This is part 2 of the AI Recruiting Pipeline Epic.
The traditional approach to LLM extraction is prompting for prose and parsing it:
Extract the shift from this job description. Return "1st", "2nd", "3rd", or "Varies".
This fails in production because LLMs don't follow instructions precisely. They add context, hedging, or explanation:
"Based on the description mentioning 'day shift hours', this appears to be a 1st shift position."

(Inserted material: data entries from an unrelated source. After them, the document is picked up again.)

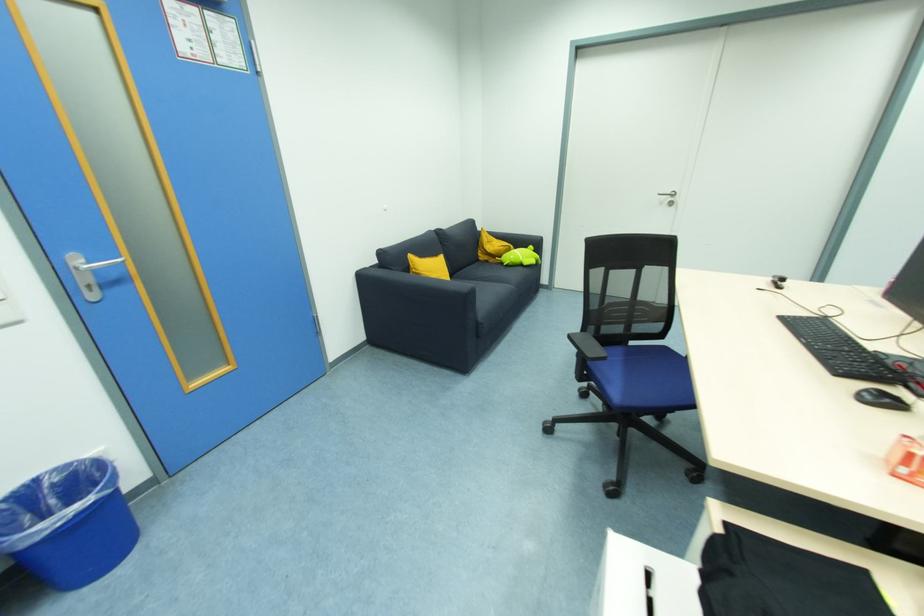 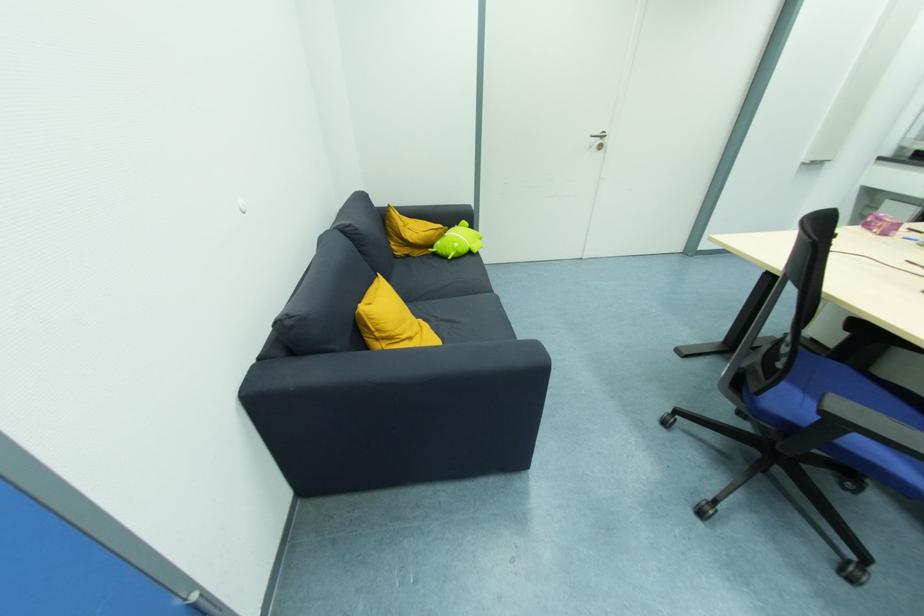 Where in the second image is the point corresponding to the point at 504,257 from the first image?

(435, 248) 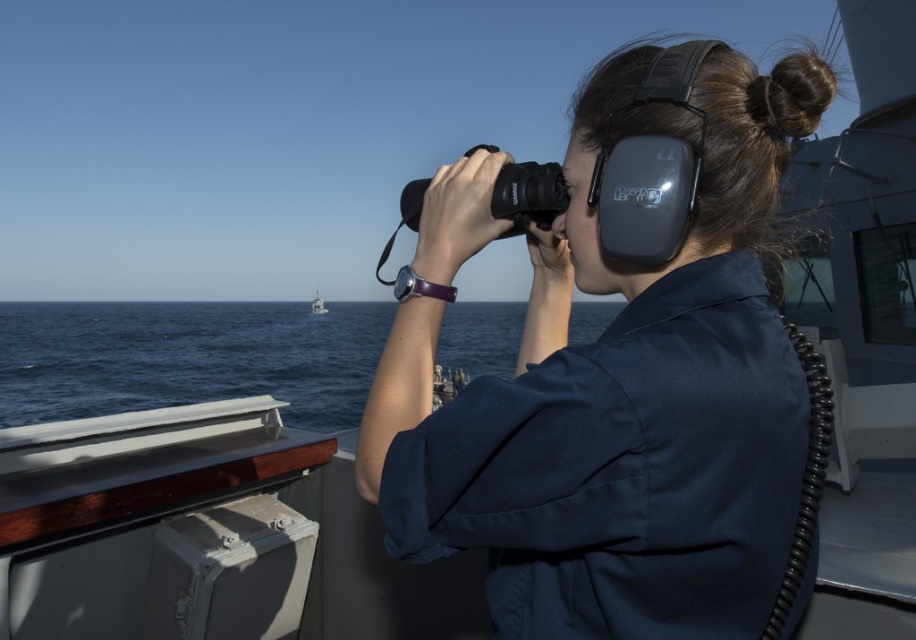 You are on a ship deck and need to locate the matte black binoculars at center and the blue water at lower left. Based on their positions, which object is closer to the right edge of the deck?

The matte black binoculars at center is positioned on the right side of blue water at lower left, so the matte black binoculars at center is closer to the right edge of the deck.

Now you're parsing natural language output to extract structured data — exactly what you were trying to avoid.
JSON Schemas Fix This
OpenAI's structured outputs enforce a schema on the response. The model can only return valid JSON matching your specification:
def response_format
{
type: "json_schema",
json_schema: {
name: "job_description_schema",
strict: true,
schema: {
type: "object",
properties: {
shift: {
type: "string",
enum: ["1st", "2nd", "3rd", "Varies", "Unknown"]
},
hours_per_week: {
type: ["integer", "null"]
},
benefit_eligible: {
type: "boolean"
}
},
required: ["shift", "hours_per_week", "benefit_eligible"],
additionalProperties: false
}
}
}
end
The response is guaranteed to be valid JSON with exactly the structure you need. Parse it directly into your domain:
result = JSON.parse(provider.content)
job_listing.update!(
shift: result["shift"],
hours_per_week: result["hours_per_week"],
benefit_eligible: result["benefit_eligible"]
)
Designing the Schema
Schema design determines extraction quality. Key principles:
1. Use Enums for Categorical Fields
{
type: "string",
enum: ["Full-time", "Part-time", "PRN", "None", "Unknown"]
}
The model must pick from your options. No creative interpretations.
2. Allow Nulls for Optional Information
{
type: ["integer", "null"],
description: "Hours per week if explicitly stated, null otherwise"
}
This prevents the model from inventing data when the source is ambiguous.
3. Use Arrays for Multi-valued Fields
{
required_credentials: {
type: "array",
items: {
type: "object",
properties: {
name: { type: "string" },
evidence: { type: ["string", "null"] }
},
required: ["name", "evidence"]
}
}
}
The evidence field captures why the model made the extraction — useful for debugging.
4. Descriptions Guide Interpretation
{
education_requirements: {
type: "array",
items: {
type: "object",
properties: {
name: {
type: "string",
enum: ["HS", "Associate", "BA/BS", "MA/MS", "PhD", "None"]
}
}
},
description: "Required education levels explicitly stated in the posting. Leave empty if not specified."
}
}
The description tells the model when to include entries versus leaving the array empty.
The System Prompt
The system prompt sets extraction rules:
def system_prompt
<<~PROMPT
You extract structured data from healthcare job descriptions.
Rules:
- Return only facts stated in the posting. Do not infer or guess.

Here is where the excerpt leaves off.